Politisches Statement auf dem Shakespeare-Festival

Am 9. Juni startet das diesjährige Festival im Globe.

Foto: Fung Wai Sun

Neuss. Seit mehr als zwei Jahrzehnten gestaltet Kulturreferent Rainer Wiertz das Shakespeare-Programm im Globe. Aber wohl zum ersten Mal verkündet er es auf eine Weise, die für ihn, der der Welt eher positiv gegenübersteht, ungewöhnlich ist. „Wir müssen mehr denn je widerstehen“, sagt er, und fast bricht es ihm die Stimme, wenn er appelliert, „mit der ganzen Vielfalt der Kultur gegen die Blender und Verblender, gegen die Feinde der Intelligenz und Populisten“ anzugehen. Das derzeitige Geschehen in der Welt mit einem Donald Trump in den USA und einem Recip Erdogan in der Türkei „politisiert mich, wie ich es in meinem ganzen Leben noch nie war“, erklärt der 61-Jährige.

So ist der Start des Shakespeare-Festivals am 9. Juni denn auch als Statement zu verstehen. Mit „Othello“ steht nach Wiertz’ Worten gleich ein „Paukenschlag“ auf dem Programm. Denn die englische Company Shakespeare at the Tobacco Factory lässt den Feldherrn seine Desdemona in einer muslimischen Trauungszeremonie heiraten. „Dieser Othello ist einer, der sich fragt, warum gerade er zum Außenseiter einer Gesellschaft wurde“, beschreibt Wiertz. Engagiert hat er die Truppe noch vor der Premiere. Die hat nun vor zehn Tagen stattgefunden und ihn sehr eingenommen. Eine „blind card“ hat auch das Neusser RLT, das mit Ronny Jakubaschks Inszenierung von „Wie es euch gefällt“ erst im Mai Premiere an der Oberstraße hat und am 12. Juni im Globe zu sehen ist.

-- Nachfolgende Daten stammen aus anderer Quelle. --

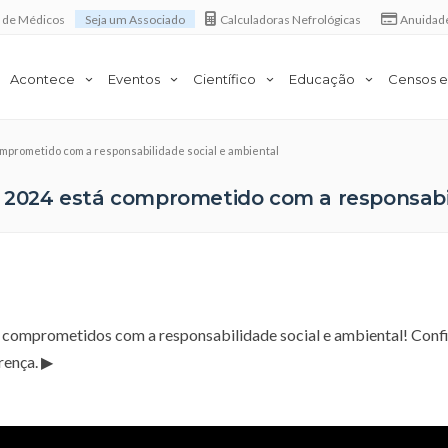
a de Médicos
Seja um Associado
Calculadoras Nefrológicas
Anuidad
Acontece
Eventos
Científico
Educação
Censos e
omprometido com a responsabilidade social e ambiental
a 2024 está comprometido com a responsabi
 comprometidos com a responsabilidade social e ambiental! Conf
rença. ▶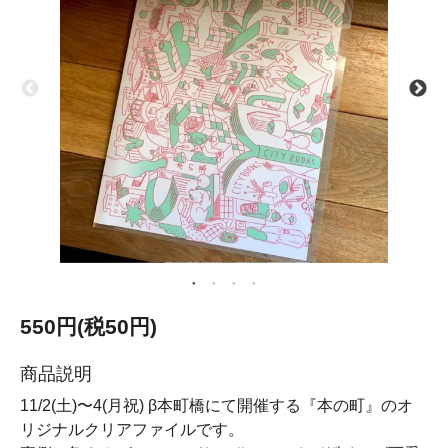
550円(税50円)
商品説明
11/2(土)〜4(月祝) β本町橋にて開催する『本の町』のオ
リジナルクリアファイルです。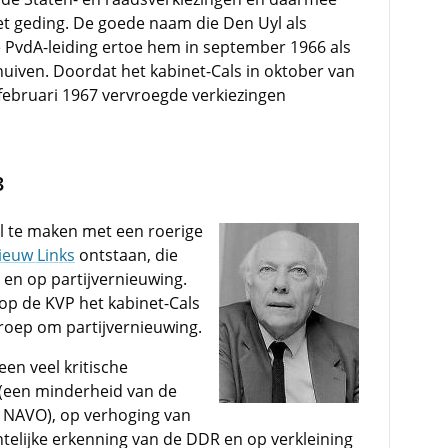
et geding. De goede naam die Den Uyl als
 PvdA-leiding ertoe hem in september 1966 als
chuiven. Doordat het kabinet-Cals in oktober van
 februari 1967 vervroegde verkiezingen
3
yl te maken met een roerige
ieuw Links
ontstaan, die
 en op partijvernieuwing.
op de KVP het kabinet-Cals
 roep om partijvernieuwing.
en veel kritische
 (een minderheid van de
e NAVO), op verhoging van
telijke erkenning van de DDR en op verkleining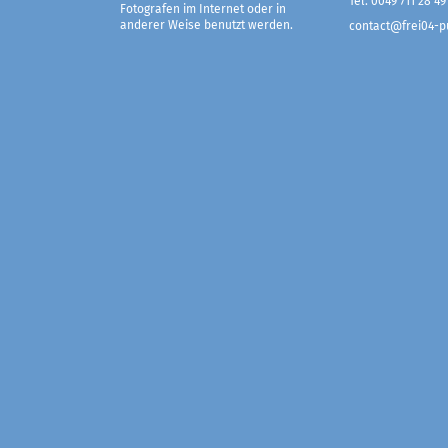
Tel. 0049 711 28 49
Fotografen im Internet oder in
anderer Weise benutzt werden.
contact@frei04-pu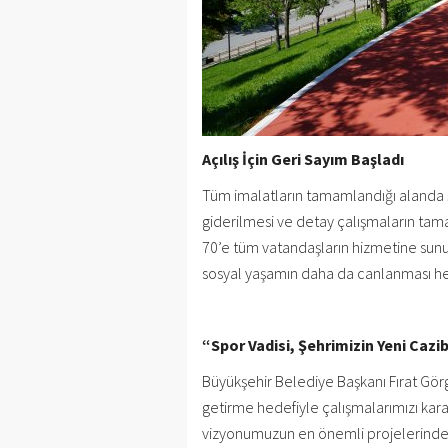
Açılış İçin Geri Sayım Başladı
Tüm imalatların tamamlandığı alanda şu 
giderilmesi ve detay çalışmaların ta
70’e tüm vatandaşların hizmetine sunu
sosyal yaşamın daha da canlanması he
“Spor Vadisi, Şehrimizin Yeni Caz
Büyükşehir Belediye Başkanı Fırat Görg
getirme hedefiyle çalışmalarımızı kara
vizyonumuzun en önemli projelerinden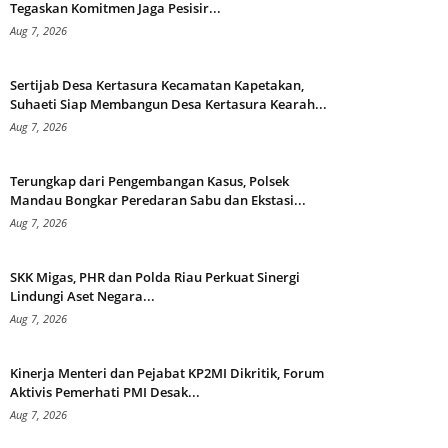
Tegaskan Komitmen Jaga Pesisir...
Aug 7, 2026
Sertijab Desa Kertasura Kecamatan Kapetakan,
Suhaeti Siap Membangun Desa Kertasura Kearah...
Aug 7, 2026
Terungkap dari Pengembangan Kasus, Polsek
Mandau Bongkar Peredaran Sabu dan Ekstasi...
Aug 7, 2026
SKK Migas, PHR dan Polda Riau Perkuat Sinergi
Lindungi Aset Negara...
Aug 7, 2026
Kinerja Menteri dan Pejabat KP2MI Dikritik, Forum
Aktivis Pemerhati PMI Desak...
Aug 7, 2026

Insgesamt stehen 33 Vorstellungen von 16 Inszenierungen auf dem Spielplan, neun davon sind Deutschlandpremieren, zwei Musikabende. Neu ist der Kinder-Shakespeare-Tag (25. Juni) mit Workshops, Führungen und Vorstellung des Seifenblasen-Theaters für Sechs- bis Zwölfjährige. 100 Karten gibt es, geleitet wird er von der Globe-Education-Chefin Vanessa Schormann.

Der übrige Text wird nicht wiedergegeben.